2.3. Hegel's philosophy of history
Hegel's philosophy of history is perhaps the most fully developed philosophical theory of history that attempts to discover meaning or direction in history (1824a, 1824b, 1857). Hegel regards history as an intelligible process moving towards a specific condition—the realization of human freedom. “The question at issue is therefore the ultimate end of mankind, the end which the spirit sets itself in the world” (1857: 63). Hegel incorporates a deeper historicism into his philosophical theories than his predecessors or successors. He regards the relationship between “objective” history and the subjective development of the individual consciousness (“spirit”) as an intimate one; this is a central thesis in his Phenomenology of Spirit (1807). And he views it to be a central task for philosophy to comprehend its place in the unfolding of history. “History is the process whereby the spirit discovers itself and its own concept” (1857: 62). Hegel constructs world history into a narrative of stages of human freedom, from the public freedom of the polis and the citizenship of the Roman Republic, to the individual freedom of the Protestant Reformation, to the civic freedom of the modern state. He attempts to incorporate the civilizations of India and China into his understanding of world history, though he regards those civilizations as static and therefore pre-historical (O'Brien 1975). He constructs specific moments as “world-historical” events that were in the process of bringing about the final, full stage of history and human freedom. For example, Napoleon's conquest of much of Europe is portrayed as a world-historical event doing history's work by establishing the terms of the rational bureaucratic state. Hegel finds reason in history; but it is a latent reason, and one that can only be comprehended when the fullness of history's work is finished: “When philosophy paints its grey on grey, then has a shape of life grown old. … The owl of Minerva spreads its wings only with the falling of the dusk” ((Hegel 1821: 13). (See O'Brien (1975), Taylor (1975), and Kojève (1969) for treatments of Hegel's philosophy of history.)

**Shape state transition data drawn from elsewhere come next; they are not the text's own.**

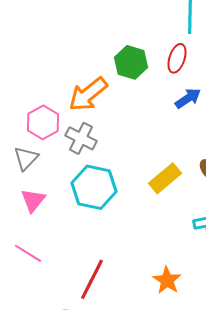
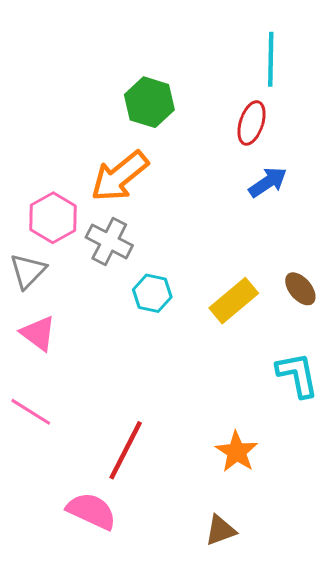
green hexagon: (131, 62) -> (149, 102), moved
cyan hexagon: (94, 187) -> (152, 293), moved, size x0.6
pink triangle: (33, 200) -> (38, 333), turned -32

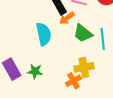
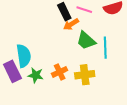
cyan semicircle: (44, 34) -> (24, 56), moved
orange cross: (73, 81) -> (60, 72), moved

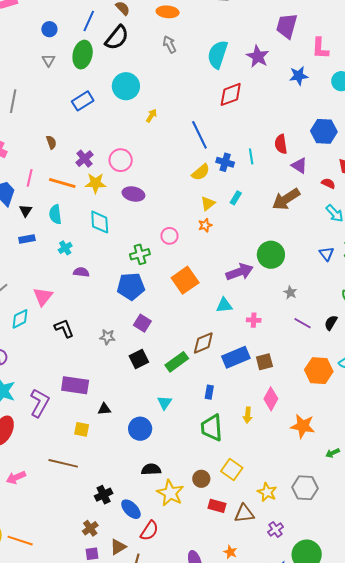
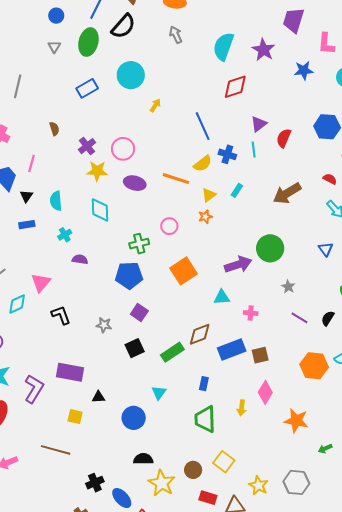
red semicircle: (281, 144) -> (284, 138), turned 30
purple triangle: (299, 166) -> (259, 124), moved, turned 48
orange line: (62, 183) -> (176, 179), moved

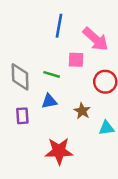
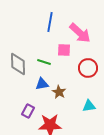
brown star: (82, 111) -> (59, 92), moved
purple rectangle: (22, 116) -> (28, 111), moved, turned 32

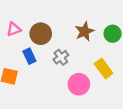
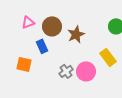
brown star: (84, 31) -> (76, 34), moved
gray cross: (61, 57) -> (66, 71), moved

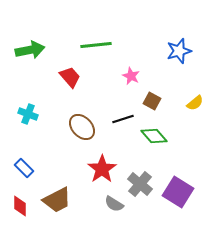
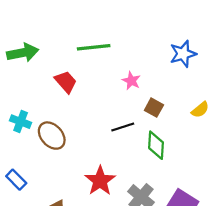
brown ellipse: (82, 127) -> (52, 136), moved
green diamond: (154, 136) -> (156, 145), turned 44

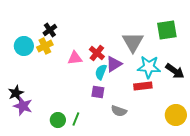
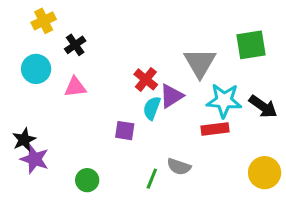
yellow cross: (45, 46) -> (44, 21), moved
pink triangle: (75, 58) -> (75, 87), moved
purple square: (98, 92) -> (125, 131), moved
green line: (76, 119) -> (152, 179), moved

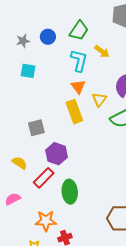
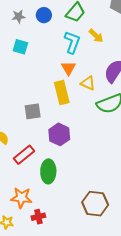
yellow triangle: (99, 99) -> (88, 83), turned -49
gray square: (36, 128) -> (33, 111), moved
purple hexagon: (57, 154) -> (59, 134), moved

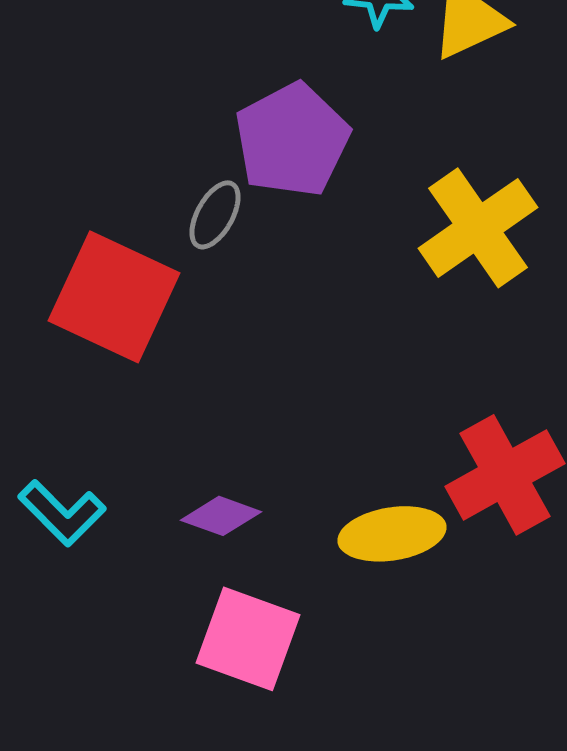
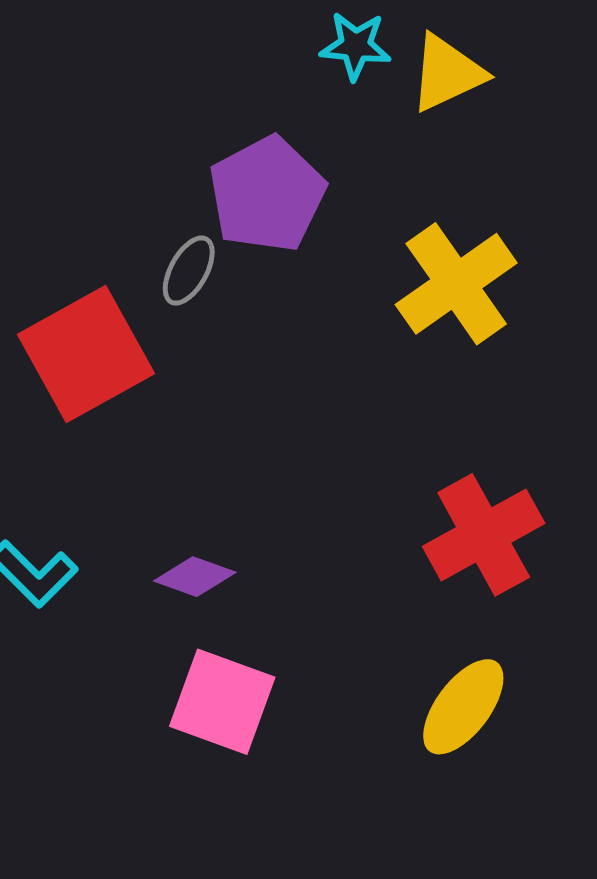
red square: (114, 297) -> (86, 354), turned 36
yellow ellipse: (392, 534) -> (463, 707), moved, turned -44

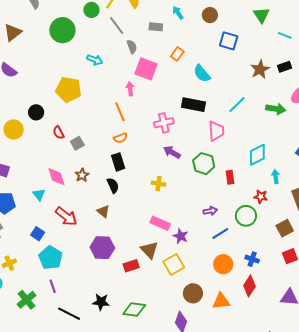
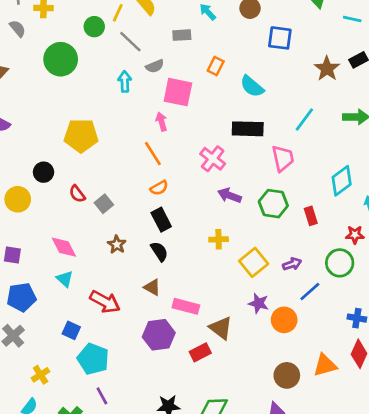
gray semicircle: (132, 47) -> (155, 66), turned 96
cyan arrow: (95, 60) -> (125, 81), moved, turned -105
pink cross: (164, 123) -> (213, 159), turned -30
pink diamond: (57, 177) -> (64, 247), moved
pink rectangle: (160, 223) -> (186, 306), moved
yellow square: (174, 264) -> (254, 262), moved
orange circle: (223, 264) -> (284, 320), moved
orange triangle: (221, 301) -> (325, 365), moved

It is worth observing that Hegel's philosophy of history is not the caricature of speculative philosophical reasoning that analytic philosophers sometimes paint it. His philosophical approach is not based solely on foundational apriori reasoning. Instead he proposes an “immanent” encounter between philosophical reason and the historical given. His prescription is that the philosopher should seek to discover the rational within the real—not to impose the rational upon the real. “To comprehend what is, this is the task of philosophy, because what is, is reason” (1821: 11). His approach is neither purely philosophical nor purely empirical; instead, he undertakes to discover within the best historical knowledge of his time, an underlying rational principle that can be philosophically articulated (Avineri 1972).
2.4. Hermeneutic approaches to history
Another important strand of continental philosophy of history proposes to apply hermeneutics to problems of historical interpretation. This approach focuses on the meaning of the actions and intentions of historical individuals rather than historical wholes. This tradition derives from the tradition of scholarly Biblical interpretation. Hermeneutic scholars emphasized the linguistic and symbolic core of human interactions and maintained that the techniques that had been developed for the purpose of interpreting texts could also be employed to interpret symbolic human actions and products. Wilhelm Dilthey maintained that the human sciences were inherently distinct from the natural sciences in that the former depend on the understanding of meaningful human actions, while the latter depend on causal explanation of non-intensional events (1883, 1860-1903, 1910). Human life is structured and carried out through meaningful action and symbolic expressions. Dilthey maintains that the intellectual tools of hermeneutics—the interpretation of meaningful texts—are suited to the interpretation of human action and history. The method of verstehen (understanding) makes a methodology of this approach; it invites the thinker to engage in an active construction of the meanings and intentions of the actors from their point of view (Outhwaite 1975). This line of interpretation of human history found expression in the twentieth-century philosophical writings of Heidegger, Gadamer, Ricoeur, and Foucault. This tradition approaches the philosophy of history from the perspective of meaning and language. It argues that historical knowledge depends upon interpretation of meaningful human actions and practices. Historians should probe historical events and actions in order to discover the interconnections of meaning and symbolic interaction that human actions have created (Sherratt 2006).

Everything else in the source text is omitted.